Looking Inside the Tombs

The last entry is fraught with ambiguities. First, you have to know a little something about Holy Saturday. (I have been blessed to study with one who knows more than a little.) Then, there is the soupy language. What exactly is a dangerous love? How could one presume that all are Christian and have a Christian understanding of love, and even then, how could one presume all Christians would understand what a dangerous love is? I cannot pretend myself to comprehend the danger of love as the disciples of every age have done.

Further, I am not quite sure from whose perspective these lines are given, and I do not know to whom they are going for certain. Is it a man or woman speaking? A straight or gay person? Is it Peter? Mary Magdalene? Me? J. Alfred Prufrock? To whom do these lines go? Jesus of Nazareth? The God of Jesus? An absent lover? An unrequited love?

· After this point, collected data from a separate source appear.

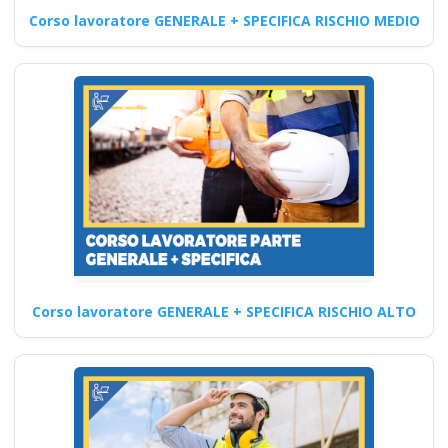
Corso lavoratore GENERALE + SPECIFICA RISCHIO MEDIO
Come prevenire gli infortuni
legati all'uso delle macchine e
degli attrezzi nei…
Continua
Corsi di Formazione
Professionale per
Datori di Lavoro:
Rischio Basso
Corso lavoratore GENERALE + SPECIFICA RISCHIO ALTO
Sicurezza e formazione: corso
per carrellisti e mulettisti
Gestione dei residui di…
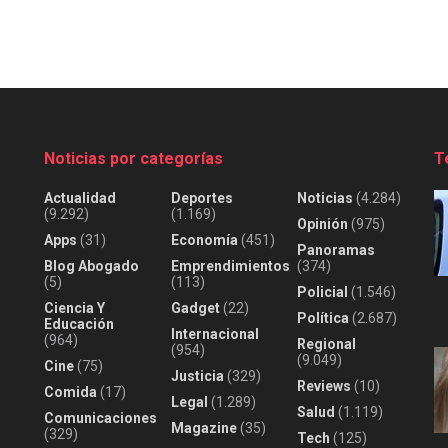
Noticias por categorías
T
Actualidad
Deportes
Noticias
(4.284)
(9.292)
(1.169)
Opinión
(975)
Apps
(31)
Economía
(451)
Panoramas
Blog Abogado
Emprendimientos
(374)
(5)
(113)
Policial
(1.546)
Ciencia Y
Gadget
(22)
Política
(2.687)
Educación
Internacional
(964)
Regional
(954)
(9.049)
Cine
(75)
Justicia
(329)
Reviews
(10)
Comida
(17)
Legal
(1.289)
Salud
(1.119)
Comunicaciones
Magazine
(35)
(329)
Tech
(125)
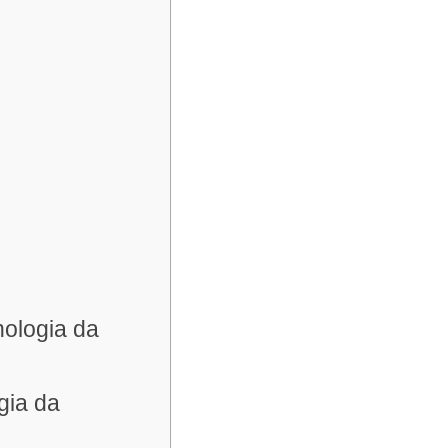
nologia da
gia da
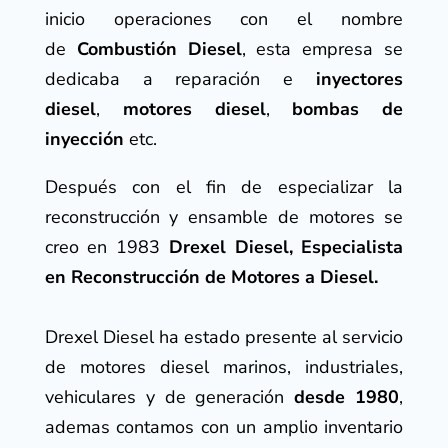
inicio operaciones con el nombre
de
Combustión Diesel
, esta empresa se
dedicaba a reparación e
inyectores
diesel
,
motores diesel
,
bombas de
inyección
etc.
Después con el fin de especializar la
reconstrucción y ensamble de motores se
creo en 1983
Drexel Diesel, Especialista
en Reconstrucción de Motores a Diesel.
Drexel Diesel ha estado presente al servicio
de motores diesel marinos, industriales,
vehiculares y de generación
desde 1980
,
ademas contamos con un amplio inventario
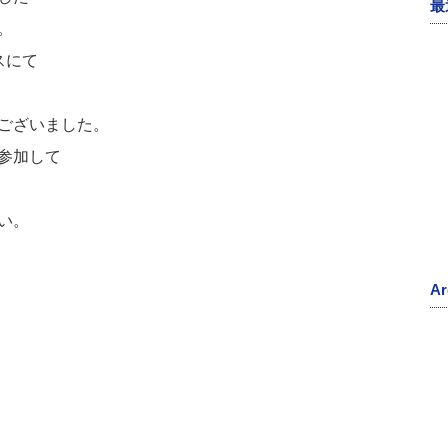
最
。
スにて
ございました。
参加して
い。
Ar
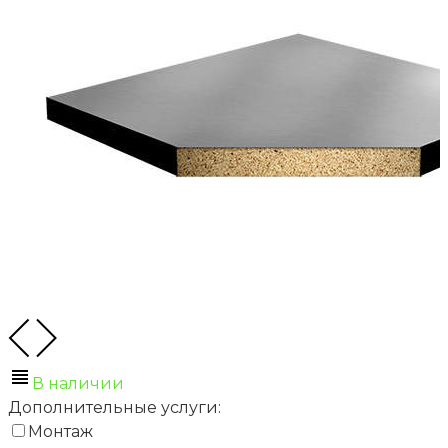
В наличии
Дополнительные услуги:
Монтаж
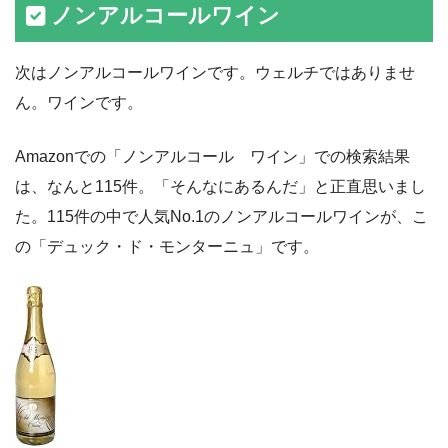
ノンアルコールワイン
次はノンアルコールワインです。ウェルチではありませ
ん。ワインです。
Amazonでの「ノンアルコール ワイン」での検索結果
は、なんと115件。「そんなにあるんだ」と正直思いまし
た。115件の中で人気No.1のノンアルコールワインが、こ
の「デュック・ド・モンターニュ」です。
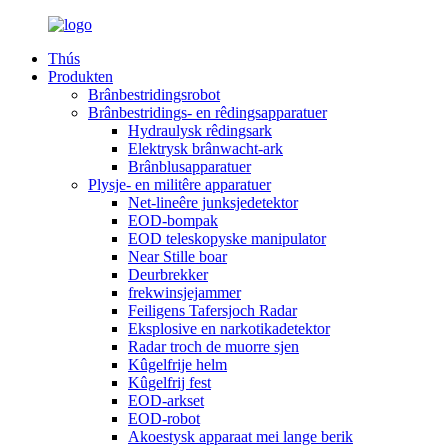
Thús
Produkten
Brânbestridingsrobot
Brânbestridings- en rêdingsapparatuer
Hydraulysk rêdingsark
Elektrysk brânwacht-ark
Brânblusapparatuer
Plysje- en militêre apparatuer
Net-lineêre junksjedetektor
EOD-bompak
EOD teleskopyske manipulator
Near Stille boar
Deurbrekker
frekwinsjejammer
Feiligens Tafersjoch Radar
Eksplosive en narkotikadetektor
Radar troch de muorre sjen
Kûgelfrije helm
Kûgelfrij fest
EOD-arkset
EOD-robot
Akoestysk apparaat mei lange berik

Perhaps the perspectives keep shifting. I have been listening to Dylan's story songs, especially "Tangled Up in Blue" and "Abandoned Love." Or there could be multiple perspectives being presented simultaneously.

Where are we? Jerusalem, or Boston? "Nine forty-seven on holy Saturday night." Is it 2,000 years ago, or was it just last night? Who knows whether it matters. And God knows what is really happening here. Confession coupled with imagination, or imagination coupled with confession, leads a writer to say curious things. The most cagey artists never really tell you what they're confessing, and there's no telling what they're imagining. Now I understand why.

So I decided to play with the ambiguities. Against my better judgment, I have conflated eros, philia, and agape. Further against my better judgment, I have also played with the thoroughly discounted legends shrouding Mary Magdalene. (Pope St. Gregory the Great got it wrong.)

And there it is. The piece works well because it resists a single meaning while bearing a wholly overwhelming feeling. But it also fails for me because I resist it. I don't want to engage it. I don't know if it's virtuous or blasphemous ... and I don't want to know, either. However it is, it hits too close to home. Hints of joyful love behind me, hints of glory before me. But in this moment, neither is there. What is here is not pain, because I have been too privileged and too clever to be caught by real pain. What is here is only a lonely, lonely longing.

I look through keyholes into tomb-rooms, hoping they are empty, but hoping secretly I will find someone. Why? So I can be courageous? What will I do if I find someone inside? What have I ever done but turn away?

Every day of my life is a Holy Saturday, and I am the cemetery custodian, keeping death and new life at arm's distance.